I trailed off as the thing emerged from the hangar. Emerged was not the right word, more like unfurled, or unfolded.
It was like DOG had fucked a skyscraper and this was their unholy progeny. Four legs, each as tall as a house held up a central torso that was human in shape the same way a steroid-laden bull was. Two long whiplike appendages trailed on the ground with electricity crackling off of them, and embedded into what looked like every inch of the torso, shoulders, head, and groin of the thing were guns of every possible shape and size.

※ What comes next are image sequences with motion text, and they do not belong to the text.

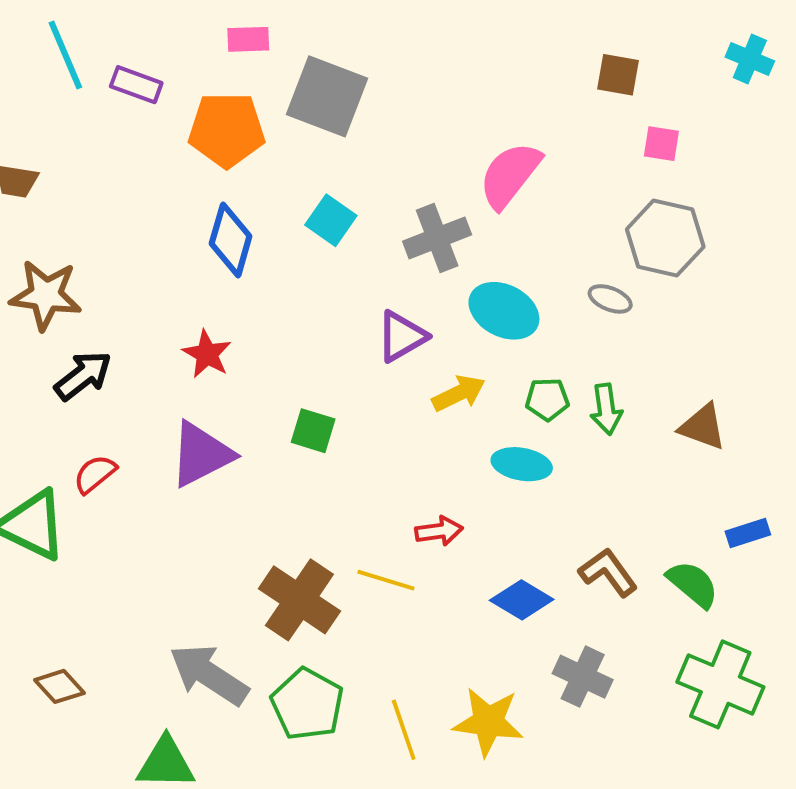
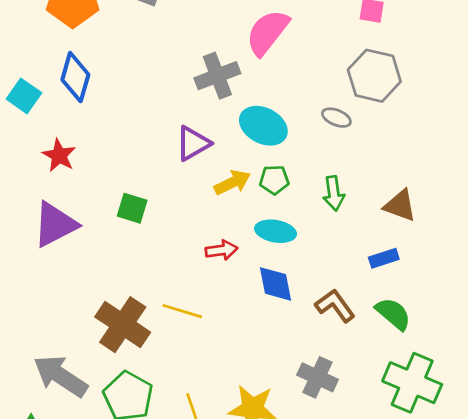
cyan square: (331, 220) -> (24, 96), moved
green pentagon: (547, 399) -> (274, 180), moved
red arrow: (439, 531) -> (221, 250), moved
blue rectangle: (748, 533) -> (384, 258), moved
blue diamond: (522, 600) -> (276, 284), moved, turned 48

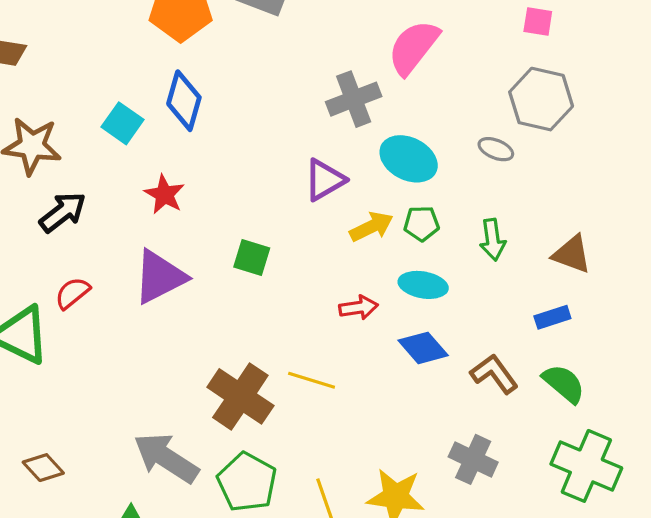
blue diamond: (276, 284) -> (423, 348), turned -30

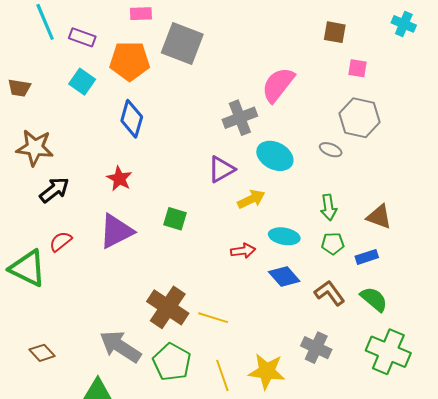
cyan square: (122, 123) -> (82, 82), moved
green pentagon: (421, 224) -> (333, 244), moved
yellow line: (312, 380) -> (213, 318), moved

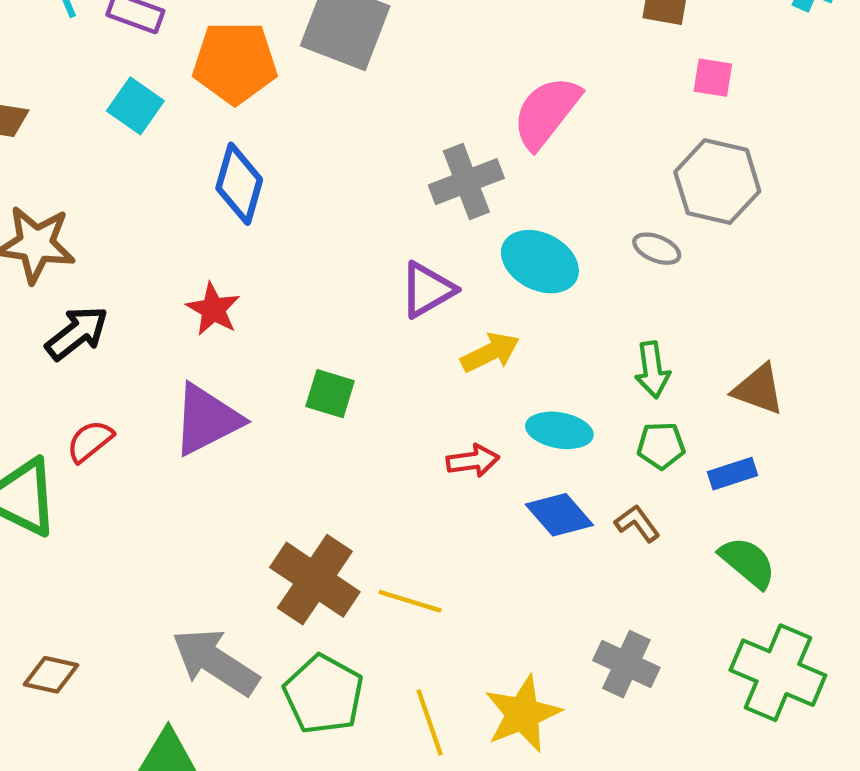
brown L-shape: (330, 293) -> (637, 523), moved, size x0.7
brown diamond: (42, 353) -> (51, 675), turned -35
yellow star: (267, 371) -> (523, 714), turned -30

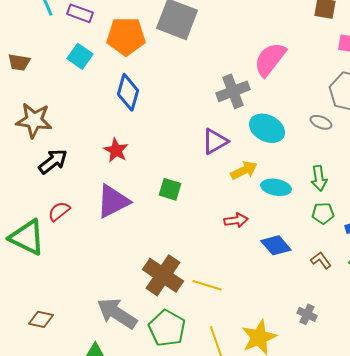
cyan ellipse: (559, 430) -> (276, 187), moved
brown L-shape: (637, 523) -> (321, 260), moved
gray cross: (626, 664) -> (307, 314), size x0.7

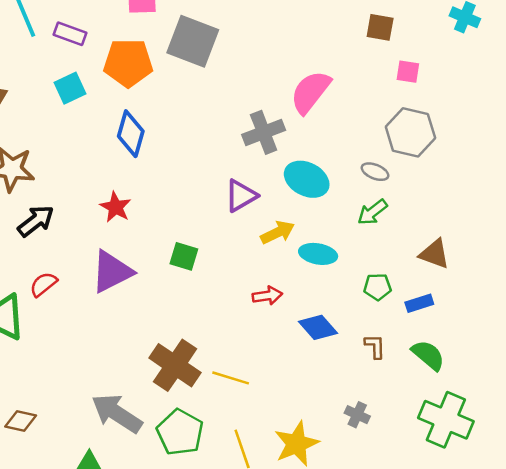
cyan square: (80, 56) -> (70, 88), turned 30
green arrow: (319, 178) -> (372, 212), moved, turned 60
brown L-shape: (321, 260) -> (375, 346), turned 35

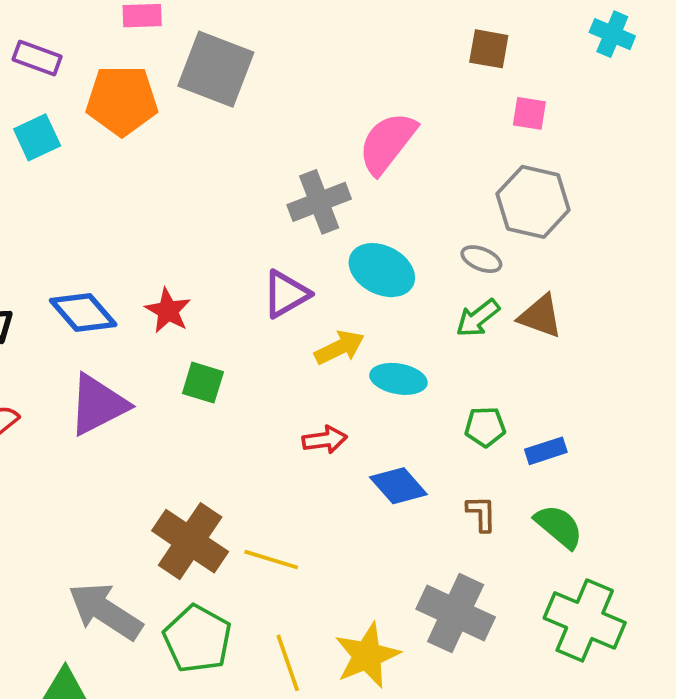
blue diamond: (131, 134) -> (83, 313), moved, turned -57
red star: (116, 207) -> (168, 311), moved
brown triangle: (434, 254) -> (540, 316), moved
gray cross: (357, 415) -> (456, 613), size x2.0

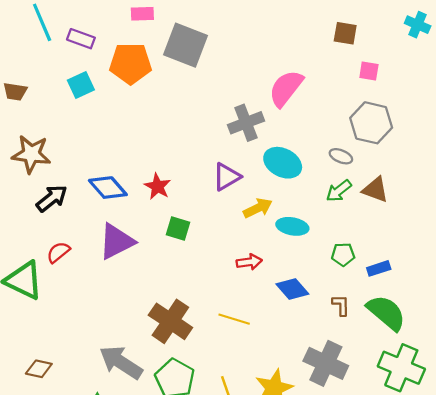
green semicircle: (559, 526) -> (386, 313), size x1.4
yellow line: (271, 560) -> (234, 319), moved

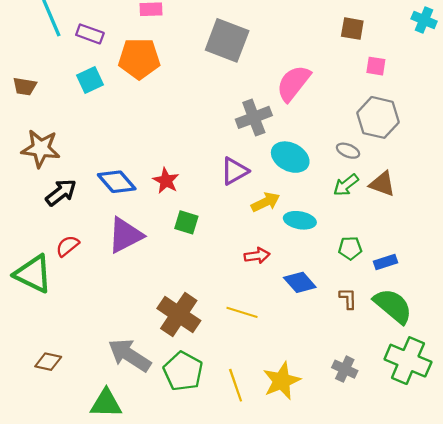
gray square: (186, 45) -> (227, 40), moved
gray cross: (326, 363) -> (345, 369), moved, size x0.6

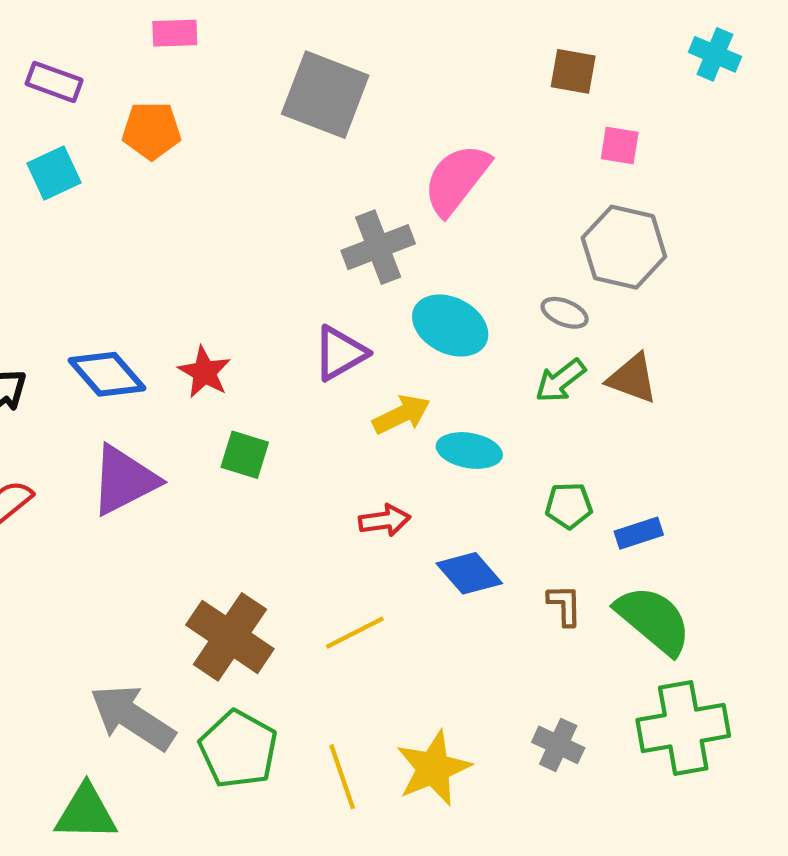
orange pentagon: (139, 59) -> (152, 131), size x0.7
yellow line: (242, 312) -> (355, 633), turned -44
green cross: (408, 361) -> (683, 728), turned -33

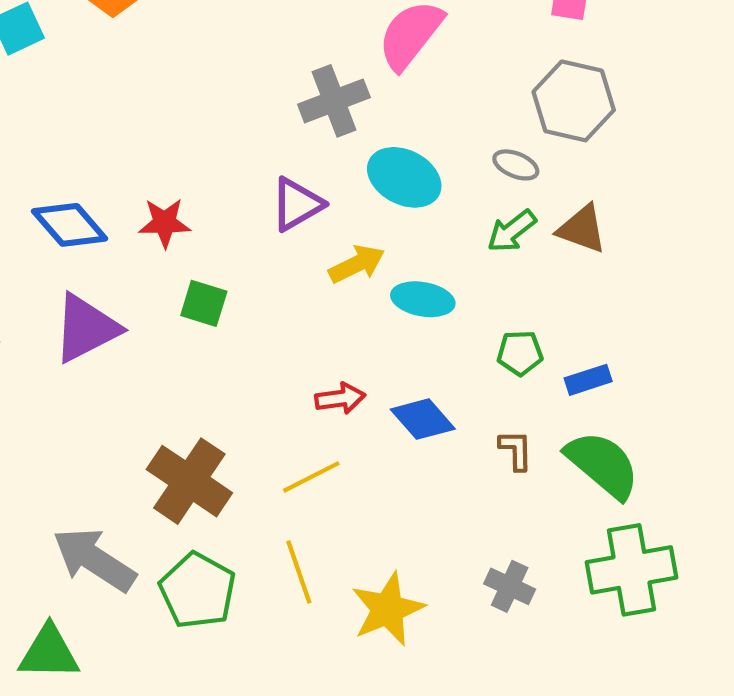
red star: (204, 372) -> (165, 223), turned -30
red arrow: (385, 520) -> (340, 398), moved
yellow line: (342, 777) -> (299, 572), moved

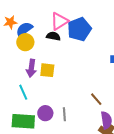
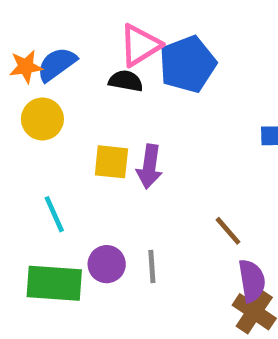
orange star: (10, 22) -> (26, 67), moved
yellow circle: (25, 42) -> (42, 119), moved
purple arrow: (31, 68) -> (149, 167), moved

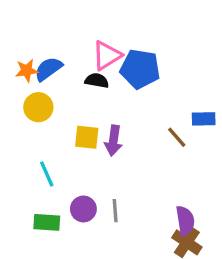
blue pentagon: (188, 64) -> (140, 69), turned 30
brown line: (228, 231) -> (177, 137), moved
green rectangle: (54, 283) -> (47, 222), size x0.7

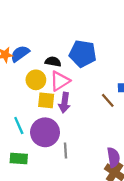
pink triangle: (107, 56) -> (60, 81), moved
yellow circle: (38, 107) -> (36, 80), moved
purple circle: (83, 209) -> (45, 132), moved, size x1.6

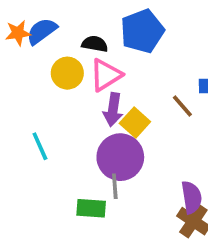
blue pentagon: (83, 54) -> (142, 31), turned -30
yellow square: (46, 100) -> (135, 122), moved, turned 36
purple circle: (45, 132) -> (120, 157), moved
green rectangle: (19, 159) -> (91, 208), moved

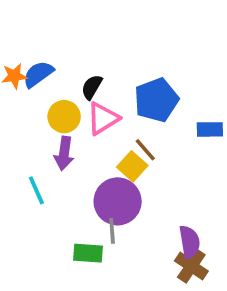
blue pentagon: (142, 31) -> (156, 100), moved
black semicircle: (95, 44) -> (92, 87), turned -70
brown line: (182, 106) -> (145, 150), moved
purple arrow: (113, 110) -> (64, 153), moved

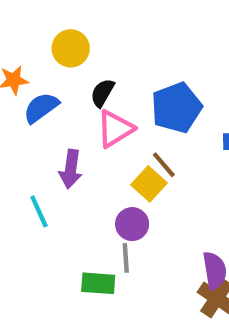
blue semicircle: (38, 74) -> (41, 108), moved
yellow circle: (64, 117) -> (71, 48), moved
purple circle: (118, 201) -> (132, 224), size x0.6

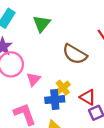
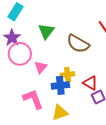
green triangle: (42, 24) -> (46, 31), moved
yellow cross: (63, 88) -> (67, 75), turned 32

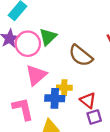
pink circle: (20, 54) -> (28, 44), moved
pink triangle: (41, 67) -> (36, 75), size x1.5

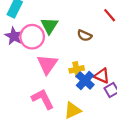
brown semicircle: (81, 56) -> (85, 36), size x0.6
blue cross: (55, 98) -> (85, 80), moved, turned -36

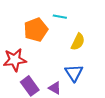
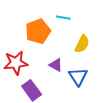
purple triangle: (55, 88) -> (56, 65), moved

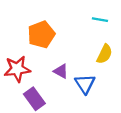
cyan line: (63, 18) -> (100, 20), moved
yellow semicircle: (82, 44) -> (105, 54), moved

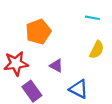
blue triangle: (85, 84) -> (79, 89), moved, turned -30

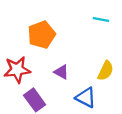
yellow semicircle: (97, 50) -> (106, 71), moved

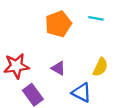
orange pentagon: (42, 35) -> (58, 24), moved

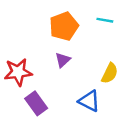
purple triangle: (58, 68) -> (63, 60), moved, turned 48

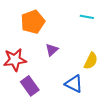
orange pentagon: (64, 26) -> (33, 22), moved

Treads on the undersides of the legs carried the behemoth out of the hangar where it rose and stood on its four feet, the torso and guns pivoting autonomously as it powered up and swept for targets. Being the closest Exhumans, the thing's massive torso turned towards us as it hummed to life.
"Yeah," I said, stunned by how much metal was moving towards us. "Run...away, maybe. Run far away...right now." My feet began to move just moments before the biggest, longest, deadliest-looking cannon put a crater in the ground behind us. "AEGIS! What the hell is this thing!"
"They're called fortress armor!" she yelled back. "They're completely top-top-secret. Broken out by the shadow ops for when an Exhuman is too strong for them to take down in any other kind of fight. These are the guys that deploy when an Exhuman is strong enough to level entire cities."
"So what, they weaponize the cities and have them fight back? Because that's what it looks like!"
"Athan look out!"
Missiles fell from the heavens all in front of us, slamming into the ground but not exploding. Instead, each one opened with a harsh metallic crash and pulsing green globules rolled out of them, scattering across the ground.
"It's a minefield?" I asked. "What are those?" I slashed at one and it quivered angrily like it was alive, but didn't explode or anything.
"Mines, I guess. Let's not find out."
It had blocked off our path and erected the minefield between the fight and the front of the annex. Unable to go forward, our only paths were back towards the fortress armor or back into New Eden and the center of the fighting.
"So which way?" AEGIS asked, also only seeing the two options.
I flinched and dodged as a cone of shrapnel flew through my shield, formerly a single very-huge round from the fortress armor.
"I don't think he's going to leave us alone," I said.
"Maybe not," AEGIS fretted, and we both moved as artillery streaked through the air towards us from the monster's back.
"Then I guess our path is clear," I said. "We go to where Targa's waiting for us. And we go through him."